Puis, pendant deux ou trois minutes, ils étudièrent à l’œil nu la pente, où l’ours chassait le loir, et ses approches immédiates.

— Nous pourrions nous glisser peut-être par le ravin, suggéra Jim.

Bruce approuva.

— Oui, ça vaut mieux ; on l’approchera à trois cents mètres avant qu’il ait pu nous flairer… Il nous sentirait, y a des chances, si nous montions juste derrière lui.

— On l’aura sûrement.

— Peut-être bien !

Ils s’engagèrent, sans se cacher, dans des prairies d’herbes vivaces. Tant qu’ils ne seraient pas à moins d’un demi-mille du grizzly, celui-ci ne pouvait les voir. Le vent avait changé d’ailleurs et leur soufflait dans la figure.

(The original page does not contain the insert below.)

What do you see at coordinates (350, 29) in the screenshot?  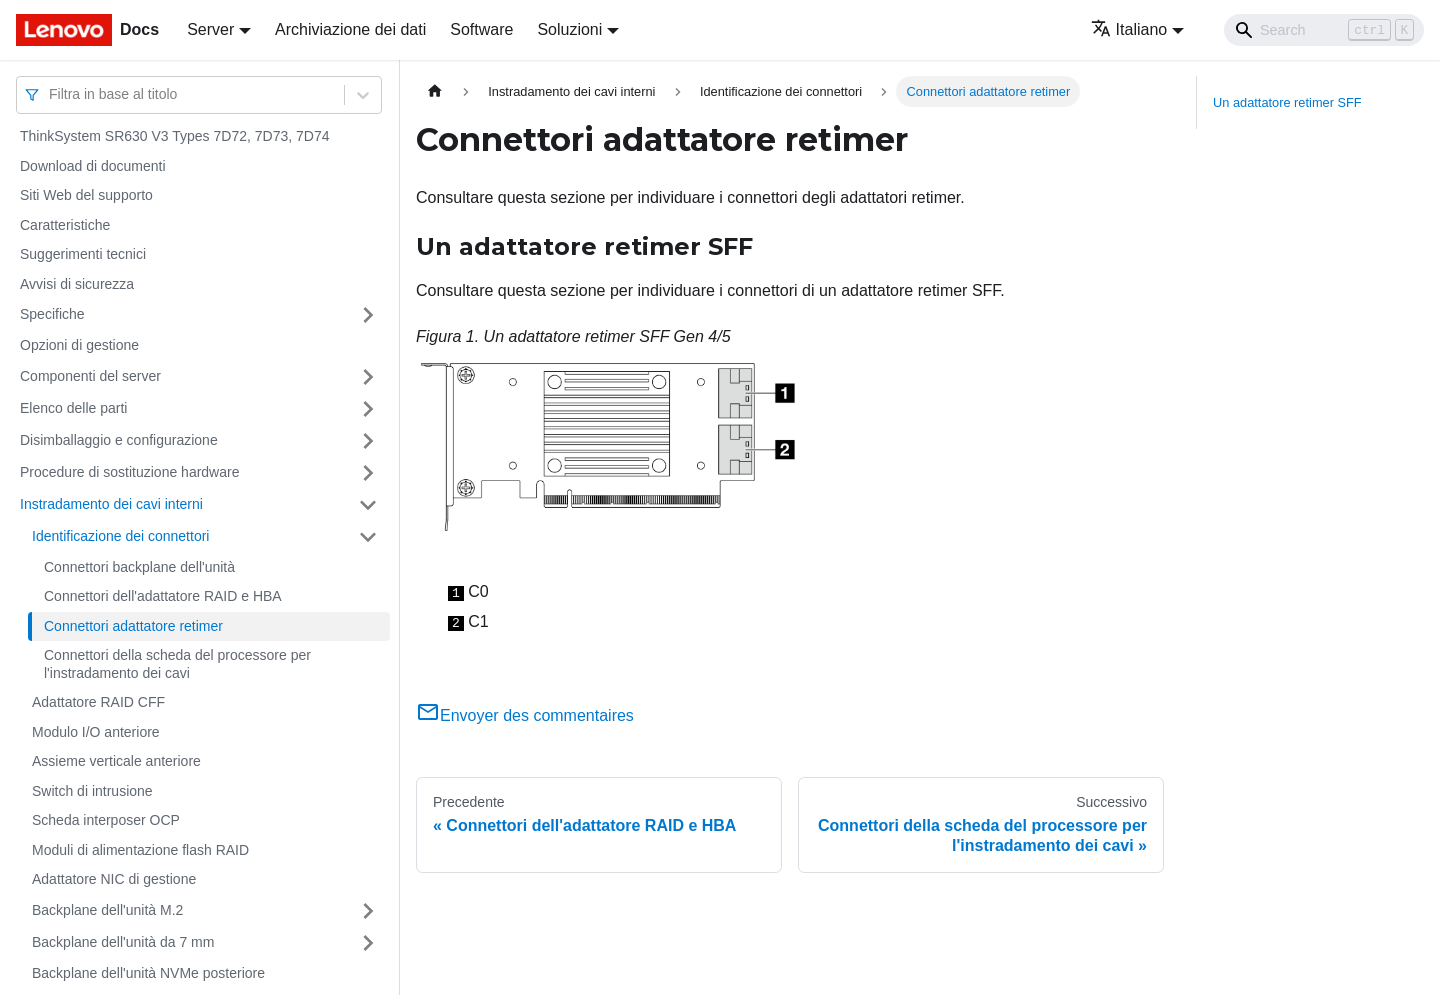 I see `Archiviazione dei dati` at bounding box center [350, 29].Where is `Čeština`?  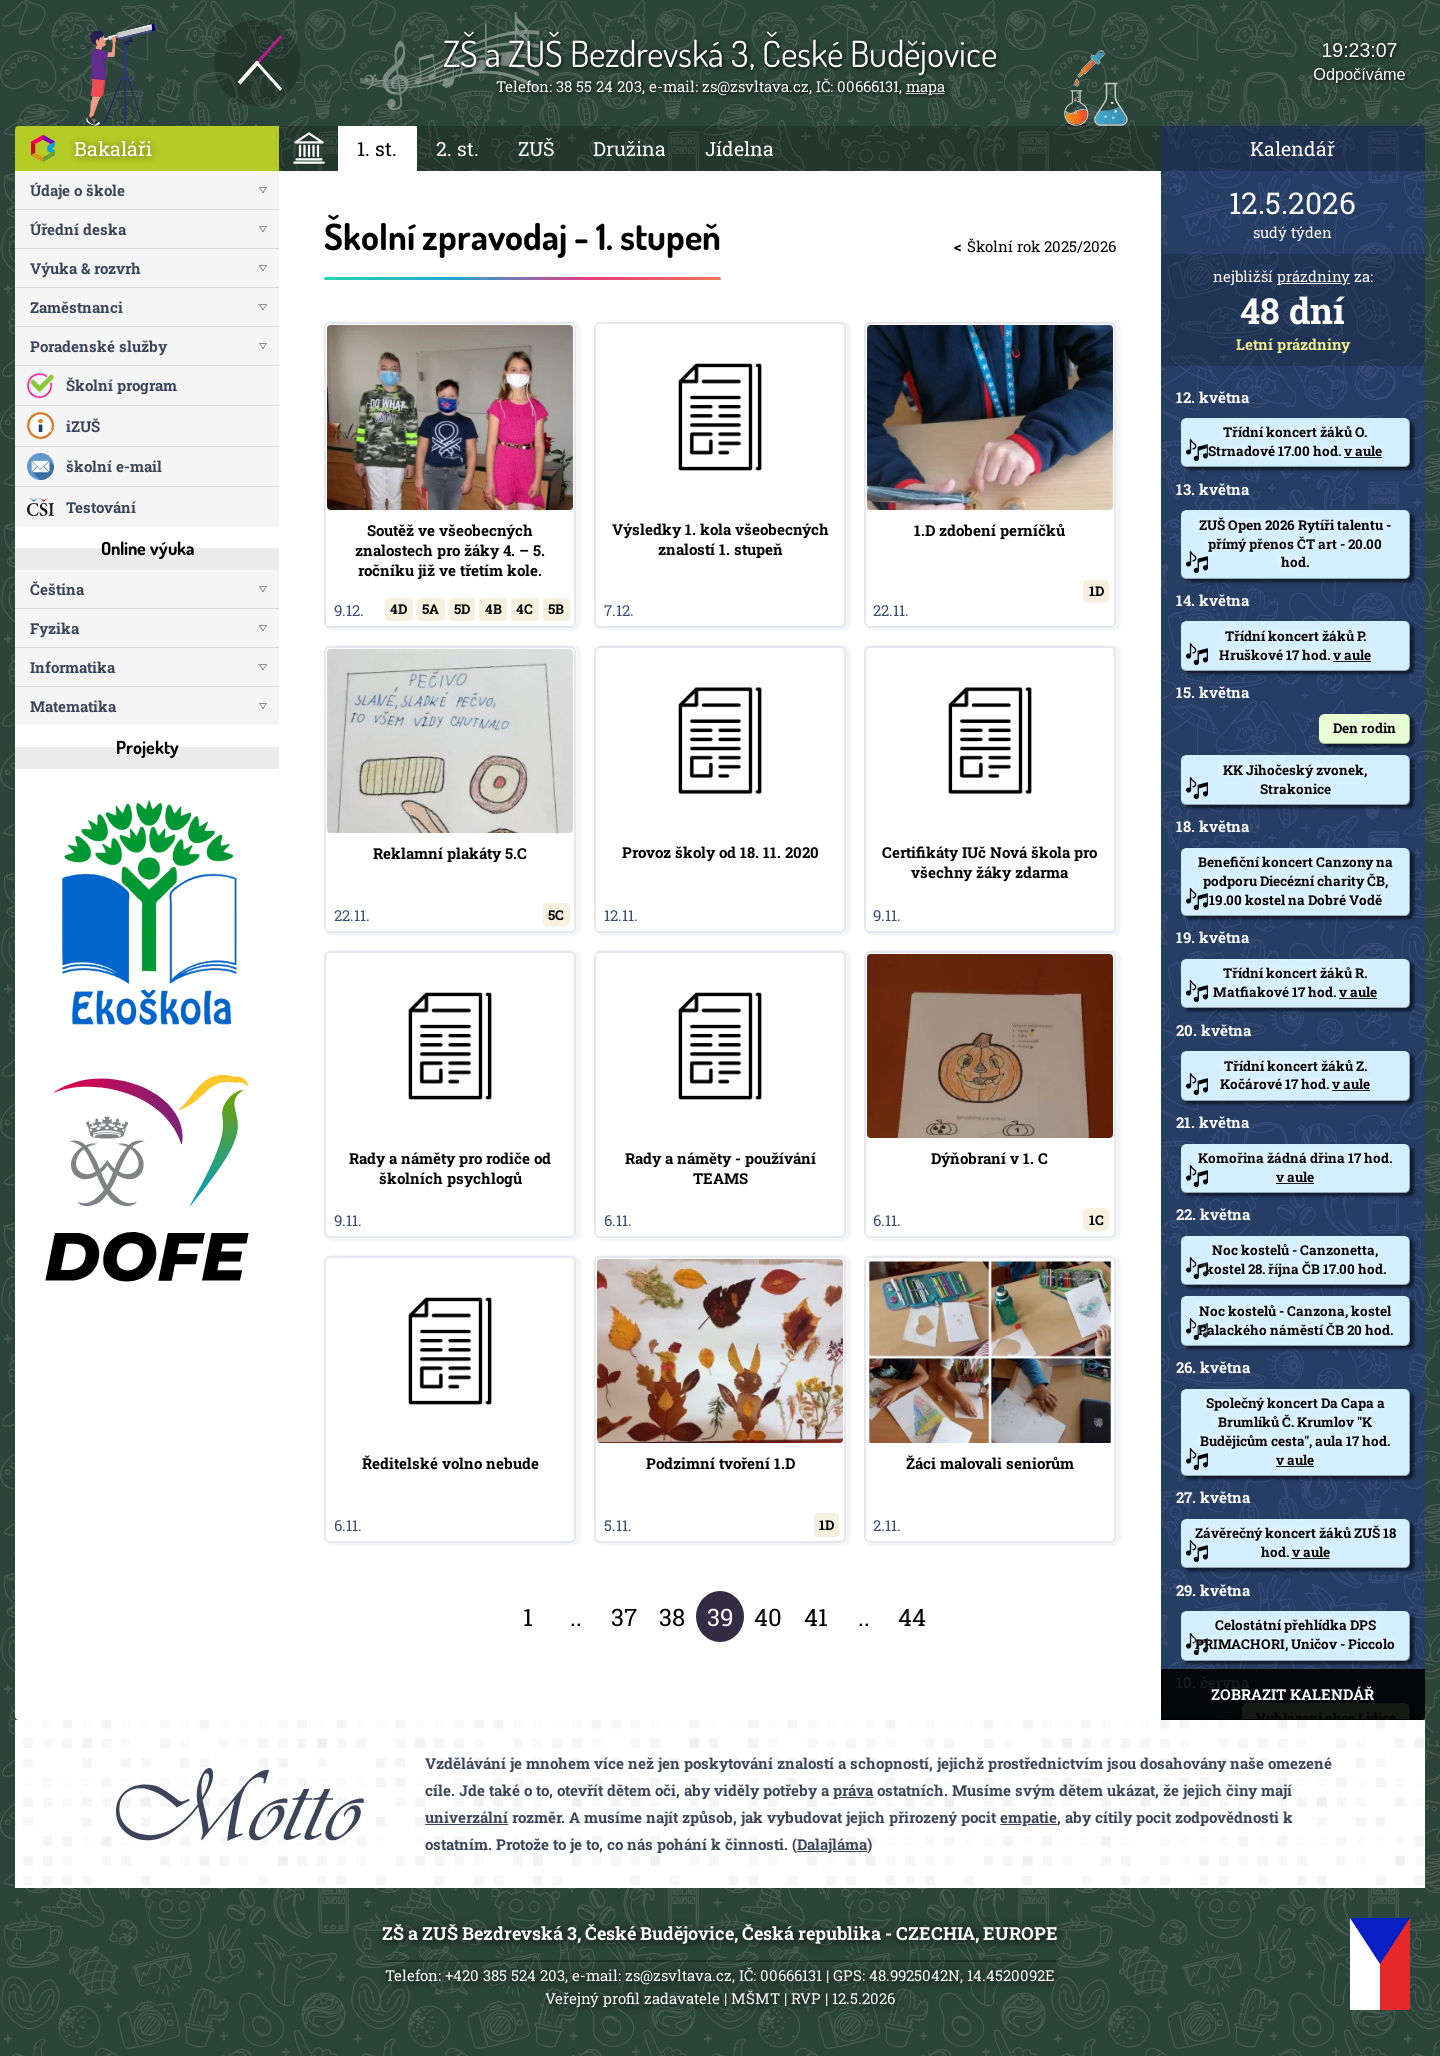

Leur marche rapide devint bientôt une espèce de pas gymnastique et ils se mirent à côtoyer le bas de la pente, de telle sorte que, pendant un petit quart d’heure, un boqueteau leur cacha l’ours.

Dix minutes plus tard, ils étaient à l’entrée même du ravin : une crevasse, une rigole creusée dans la montagne par le passage d’une cascade printanière, tarie après la fonte des neiges.